As part of the migration from Oracle ACS1 to SQL Server, it was necessary to build a tool that could quickly copy the content of ACS1 tables to converted versions of the same table on SQL Server. While there are ways to copy Oracle to Oracle and SQL Server to SQL Server, copying data between the different types of servers is not supported by any standard tools. We also needed the ability to compare data across systems and perform custom modifications.
Initially, the tool was used to regularly copy the authoritative data from ACS1 to a development SQL Server. As applications migrate to the new database, it will be used in reverse to synchronize the ACS1 tables with changes made to the newly authoritative SQL Server.
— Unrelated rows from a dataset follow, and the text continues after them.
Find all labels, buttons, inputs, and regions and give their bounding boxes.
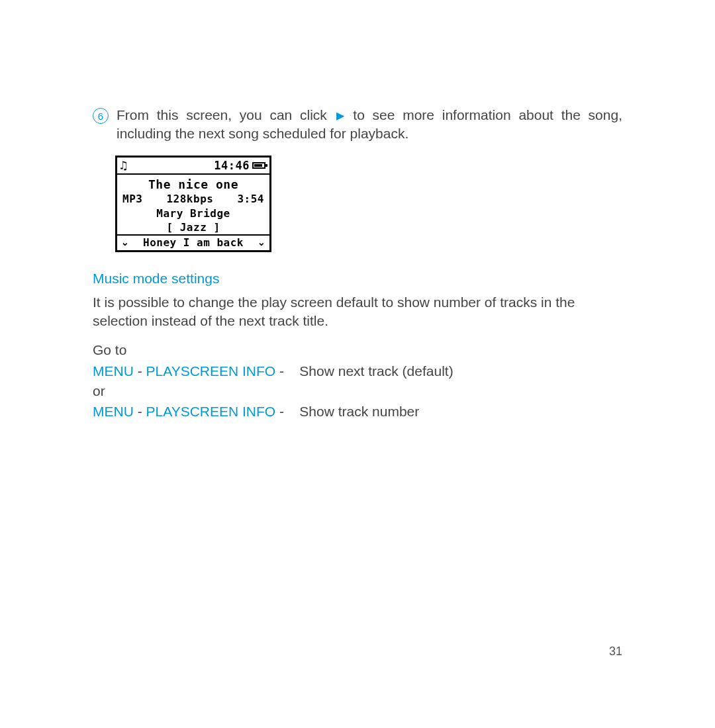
section-heading-music-mode: Music mode settings	[93, 271, 622, 287]
music-mode-description: It is possible to change the play screen…	[93, 293, 622, 331]
step-6-text: From this screen, you can click ▶ to see…	[117, 106, 622, 144]
step-number-badge: 6	[93, 108, 109, 124]
track-title: The nice one	[117, 175, 269, 193]
playscreen-keyword: PLAYSCREEN INFO	[146, 363, 276, 379]
clock-time: 14:46	[214, 159, 250, 172]
menu-keyword: MENU	[93, 404, 134, 419]
track-meta-row: MP3 128kbps 3:54	[117, 193, 269, 206]
playscreen-keyword: PLAYSCREEN INFO	[146, 404, 276, 419]
genre-name: [ Jazz ]	[117, 220, 269, 234]
chevron-down-icon: ⌄	[258, 237, 266, 248]
play-icon: ▶	[336, 109, 344, 123]
option-number: Show track number	[299, 404, 419, 419]
menu-keyword: MENU	[93, 363, 134, 379]
step-6-row: 6 From this screen, you can click ▶ to s…	[93, 106, 622, 144]
manual-page: 6 From this screen, you can click ▶ to s…	[0, 0, 715, 728]
audio-format: MP3	[122, 193, 142, 205]
page-number: 31	[609, 645, 622, 659]
player-screen-mock: ♫ 14:46 The nice one MP3 128kbps 3:54 Ma…	[115, 156, 271, 252]
menu-path-default: MENU - PLAYSCREEN INFO - Show next track…	[93, 361, 622, 381]
menu-path-number: MENU - PLAYSCREEN INFO - Show track numb…	[93, 402, 622, 422]
next-track-title: Honey I am back	[143, 236, 244, 249]
step-text-part1: From this screen, you can click	[117, 107, 335, 122]
status-right: 14:46	[214, 159, 265, 172]
goto-label: Go to	[93, 341, 622, 359]
next-track-row: ⌄ Honey I am back ⌄	[117, 234, 269, 250]
artist-name: Mary Bridge	[117, 206, 269, 220]
or-label: or	[93, 381, 622, 401]
option-default: Show next track (default)	[299, 363, 453, 379]
player-status-bar: ♫ 14:46	[117, 158, 269, 175]
audio-bitrate: 128kbps	[166, 193, 213, 205]
chevron-down-icon: ⌄	[121, 237, 130, 248]
music-note-icon: ♫	[120, 159, 127, 171]
battery-icon	[252, 162, 265, 169]
track-duration: 3:54	[237, 193, 264, 205]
Although Yale production applications are written in Java, this particular operation is better done with .NET and Powershell. Java is a strongly typed compiled language. SQL has less precise types, and using an interpretive language with dynamic type conversion allows a program where any conversion is between Oracle and SQL Server without an intermediate complied program forcing the data to be a specific binary value distinct from either database.
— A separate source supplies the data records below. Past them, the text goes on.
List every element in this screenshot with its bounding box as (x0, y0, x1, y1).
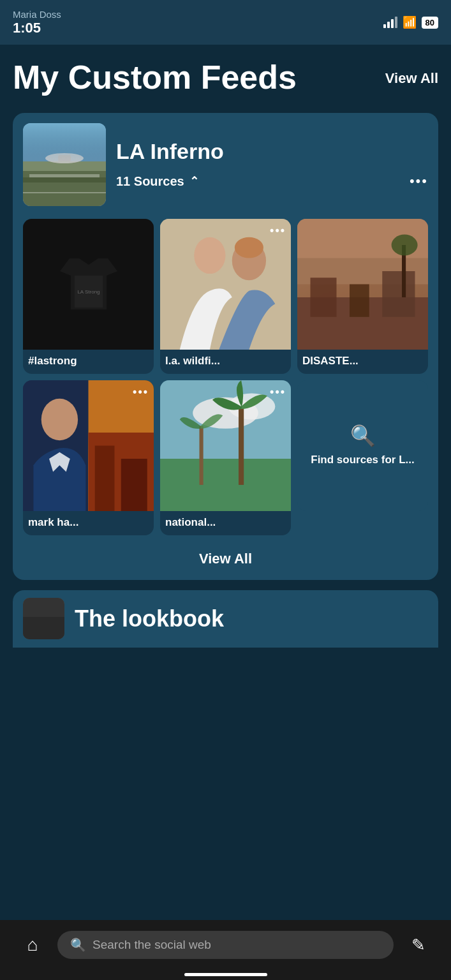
national-svg (160, 380, 291, 511)
source-image-la-wildfire: ••• (160, 219, 291, 350)
svg-rect-24 (95, 445, 115, 511)
source-item-national[interactable]: ••• national... (160, 380, 291, 535)
disaster-svg (297, 219, 428, 350)
mark-hamill-svg (23, 380, 154, 511)
status-right: 📶 80 (383, 15, 438, 29)
source-image-national: ••• (160, 380, 291, 511)
svg-point-12 (235, 237, 263, 258)
source-item-lastrong[interactable]: LA Strong #lastrong (23, 219, 154, 374)
search-bar[interactable]: 🔍 Search the social web (57, 931, 394, 959)
feed-sources-text[interactable]: 11 Sources ⌃ (116, 174, 199, 189)
page-title: My Custom Feeds (13, 60, 297, 95)
svg-point-20 (392, 234, 418, 255)
svg-rect-25 (121, 459, 147, 511)
airport-svg (23, 123, 106, 206)
svg-point-10 (194, 237, 225, 273)
find-sources-button[interactable]: 🔍 Find sources for L... (297, 380, 428, 511)
source-label-la-wildfire: l.a. wildfi... (160, 350, 291, 374)
svg-rect-18 (382, 271, 415, 317)
source-label-national: national... (160, 511, 291, 535)
compose-icon: ✎ (411, 935, 425, 955)
source-item-mark-ha[interactable]: ••• mark ha... (23, 380, 154, 535)
page-header: My Custom Feeds View All (13, 60, 438, 95)
status-time: 1:05 (13, 20, 61, 36)
search-icon: 🔍 (70, 937, 86, 953)
source-image-mark-ha: ••• (23, 380, 154, 511)
svg-rect-32 (200, 426, 203, 484)
find-sources-text: Find sources for L... (311, 453, 414, 467)
source-item-disaster[interactable]: DISASTE... (297, 219, 428, 374)
search-placeholder-text: Search the social web (92, 938, 211, 952)
view-all-feed-button[interactable]: View All (23, 546, 428, 570)
find-search-icon: 🔍 (350, 424, 376, 448)
svg-rect-1 (23, 168, 106, 206)
home-indicator (184, 973, 267, 976)
home-button[interactable]: ⌂ (15, 928, 50, 962)
svg-text:LA Strong: LA Strong (77, 289, 100, 295)
bottom-nav: ⌂ 🔍 Search the social web ✎ (0, 920, 451, 980)
feed-thumbnail (23, 123, 106, 206)
view-all-header-button[interactable]: View All (385, 70, 438, 87)
svg-rect-34 (23, 617, 64, 639)
tshirt-svg: LA Strong (57, 255, 121, 313)
svg-rect-17 (350, 284, 369, 316)
source-more-button-la-wildfire[interactable]: ••• (270, 224, 286, 237)
svg-rect-30 (160, 459, 291, 511)
feed-thumbnail-image (23, 123, 106, 206)
source-item-la-wildfire[interactable]: ••• l.a. wildfi... (160, 219, 291, 374)
source-label-disaster: DISASTE... (297, 350, 428, 374)
status-left: Maria Doss 1:05 (13, 9, 61, 36)
feed-header: LA Inferno 11 Sources ⌃ ••• (23, 123, 428, 206)
source-label-mark-ha: mark ha... (23, 511, 154, 535)
feed-title: LA Inferno (116, 139, 428, 164)
source-more-button-mark-ha[interactable]: ••• (133, 385, 149, 399)
home-icon: ⌂ (27, 935, 38, 955)
source-grid: LA Strong #lastrong (23, 219, 428, 535)
next-card-peek[interactable]: The lookbook (13, 590, 438, 648)
feed-info: LA Inferno 11 Sources ⌃ ••• (116, 139, 428, 189)
meghan-harry-svg (160, 219, 291, 350)
source-label-lastrong: #lastrong (23, 350, 154, 374)
svg-point-26 (41, 398, 78, 440)
battery-badge: 80 (422, 17, 438, 29)
svg-rect-9 (160, 219, 291, 350)
feed-card-la-inferno: LA Inferno 11 Sources ⌃ ••• (13, 113, 438, 580)
svg-rect-31 (239, 406, 244, 485)
source-image-lastrong: LA Strong (23, 219, 154, 350)
compose-button[interactable]: ✎ (401, 928, 436, 962)
user-name: Maria Doss (13, 9, 61, 20)
svg-rect-16 (311, 278, 337, 317)
source-more-button-national[interactable]: ••• (270, 385, 286, 399)
svg-rect-6 (29, 174, 100, 177)
feed-sources-row: 11 Sources ⌃ ••• (116, 173, 428, 189)
chevron-up-icon[interactable]: ⌃ (189, 174, 199, 188)
main-content: My Custom Feeds View All (0, 45, 451, 648)
peek-thumbnail (23, 598, 64, 639)
feed-more-button[interactable]: ••• (410, 173, 428, 189)
status-bar: Maria Doss 1:05 📶 80 (0, 0, 451, 45)
svg-rect-7 (23, 123, 106, 161)
wifi-icon: 📶 (403, 15, 417, 29)
source-image-disaster (297, 219, 428, 350)
svg-rect-3 (23, 177, 106, 182)
peek-title: The lookbook (75, 605, 224, 632)
signal-icon (383, 17, 397, 28)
This Powershell script can copy one table to another without discovering the type of any data. It uses bulk transfer operations to create generic .NET Table objects containing .NET Row objects. The Oracle .NET database driver decides what .NET type is used to hold the values for each column. Then the SQL Server database driver is told to write this generic set of .NET objects to the table in its database. At that point it might convert the type of data, but it will be converting a type chosen by Oracle to a type of its own choice. Nothing in my script, or in Powershell has touched the data or influenced any of these decisions.
The script provides each database with basic parameters. There is a connection string with some userid authentication. The user has to have read access to the input database and write access to the output.
The script creates some generic objects. A DataAdapter, for example, is created from the database connection and a text string containing a SELECT statement to read data from the input table. Normally this is just a “SELECT * FROM tablename”, which is good enough unless there is some special reason to do more. DataAdapter is really an abstract class. The actual code that does everything comes from the database driver supplied by the vendor of the input database. The Oracle driver goes to the Oracle database to determine the number and types of the columns and then decides how it will read the data.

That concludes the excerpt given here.